One facet of idea generation, capture, and organization

Idea generation, capture, and organization is a major part of any business. As you might assume every business does this differently as well. I have had a couple different experiences with idea generation.

Sometimes you just start kicking around an idea with friends. It’s fast, its mostly talk. In the end though you will be the one making this thing. There is no need to communicated anything, with anyone. It can be fun, but it’s hard to get an idea on it’s legs, and you are prone to not getting any feedback. Going down a long tunnel before you see daylight can happen quickly, and you end up with a lot of work, and nothing to show for it.

Yahoo, and possibly other large companies, have another method of idea capture.
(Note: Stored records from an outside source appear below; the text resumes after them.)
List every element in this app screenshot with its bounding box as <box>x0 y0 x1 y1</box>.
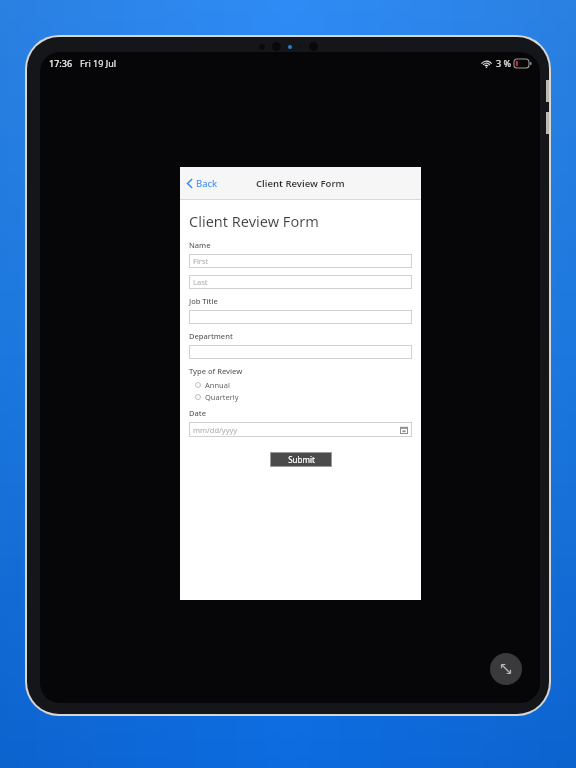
button[interactable]: First <box>189 254 412 268</box>
staticText: Fri 19 Jul <box>80 57 117 69</box>
staticText: Last <box>193 277 208 287</box>
staticText: Client Review Form <box>189 211 319 231</box>
staticText: Date <box>189 408 206 418</box>
button[interactable]: Resize window <box>490 653 522 685</box>
staticText: 3 % <box>496 57 511 69</box>
button[interactable] <box>189 345 412 359</box>
staticText: Name <box>189 240 211 250</box>
staticText: Job Title <box>189 296 218 306</box>
staticText: First <box>193 256 209 266</box>
staticText: Type of Review <box>189 366 243 376</box>
staticText: Annual <box>205 380 230 390</box>
staticText: 17:36 <box>49 57 73 69</box>
button[interactable]: Annual <box>195 380 230 390</box>
staticText: Quarterly <box>205 392 239 402</box>
button[interactable]: Last <box>189 275 412 289</box>
button[interactable]: Open calendar <box>400 426 408 434</box>
staticText: Client Review Form <box>256 177 345 190</box>
button[interactable]: Quarterly <box>195 392 239 402</box>
staticText: Back <box>196 177 218 190</box>
staticText: Submit <box>288 454 315 465</box>
staticText: Department <box>189 331 233 341</box>
staticText: mm/dd/yyyy <box>193 425 238 435</box>
button[interactable]: mm/dd/yyyy <box>189 422 412 437</box>
button[interactable]: Submit <box>270 452 332 467</box>
button[interactable]: Back <box>187 177 218 190</box>
button[interactable] <box>189 310 412 324</box>
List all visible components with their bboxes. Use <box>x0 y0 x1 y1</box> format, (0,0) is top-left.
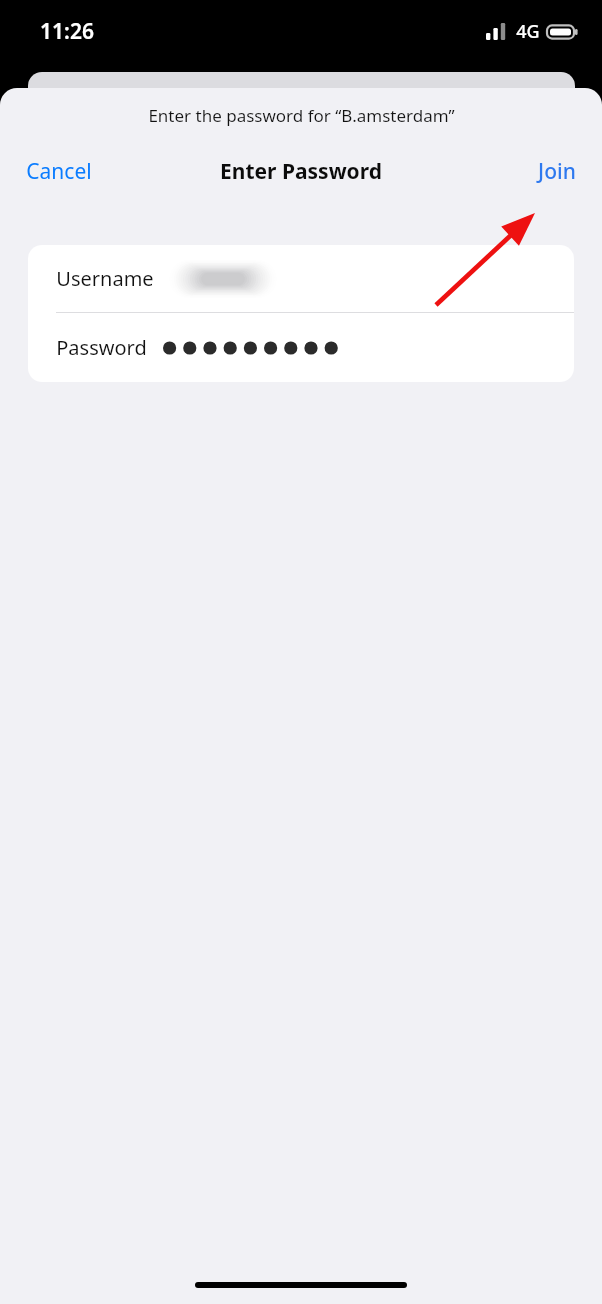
button[interactable]: Join <box>524 151 590 192</box>
staticText: 4G <box>516 19 540 44</box>
button[interactable]: Password <box>28 313 574 382</box>
staticText: Enter the password for “B.amsterdam” <box>148 104 455 127</box>
staticText: 11:26 <box>40 17 94 46</box>
staticText: Username <box>56 265 154 292</box>
staticText: Password <box>56 334 147 361</box>
staticText: Enter Password <box>220 157 382 186</box>
button[interactable]: Cancel <box>12 151 106 192</box>
button[interactable]: Username <box>28 245 574 312</box>
staticText: Cancel <box>26 157 92 186</box>
staticText: Join <box>538 157 576 186</box>
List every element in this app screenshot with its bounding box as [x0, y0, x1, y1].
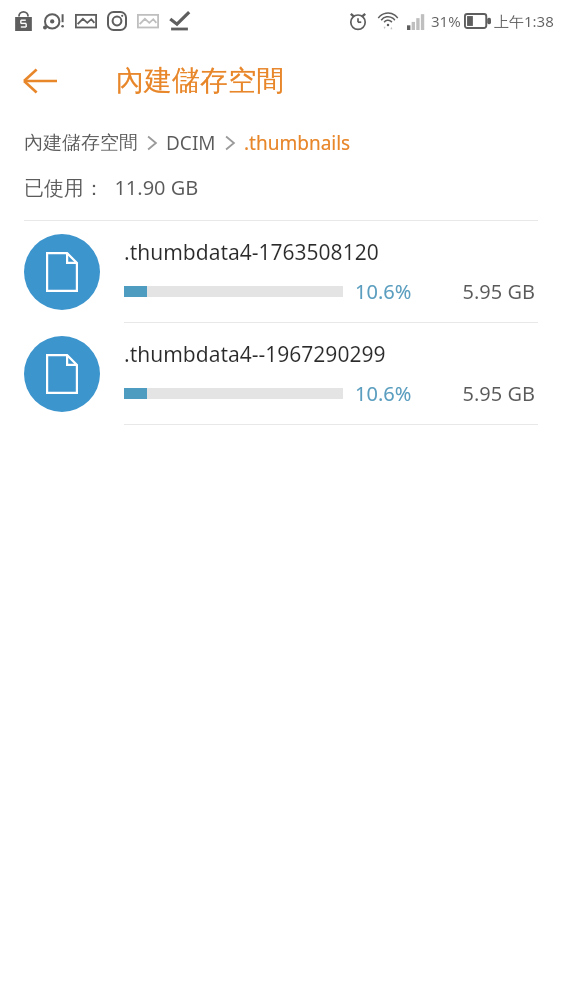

Ideas were okay, but only if they fit into your box. Ideas across the full spectrum were for someone else. It might sound like the responsibility for cross-product communication was somewhere up the chain, but in reality I had no idea where my projects came from. I had this murky understanding that they were usually reactions to market, and that we needed to get it out fast. To be fair, because of that murkiness, you supposedly could do almost anything you wanted. It comes with a catch though you need to convince some one with power to back your idea. We programmers had ideas, and would talk about it often, but there was no capture, because no one was listening. The most recent way has been at a startup. One goal of mine is to try, and understand why companies change as they grow. I really want to understand if it’s possibly to combine the power of startups with large companies. The idea generation thing has been an interesting part of my new job. At first, I just listened. I wanted to make sure I understood how things worked, what was the flow. After awhile I realized that idea generation was organic, ideas would bubble up any time. Sometimes they would get posted to IRC, or just mentioned out loud. Some ideas would be said out loud, and receive no response, others would receive, an oh yea we should do that.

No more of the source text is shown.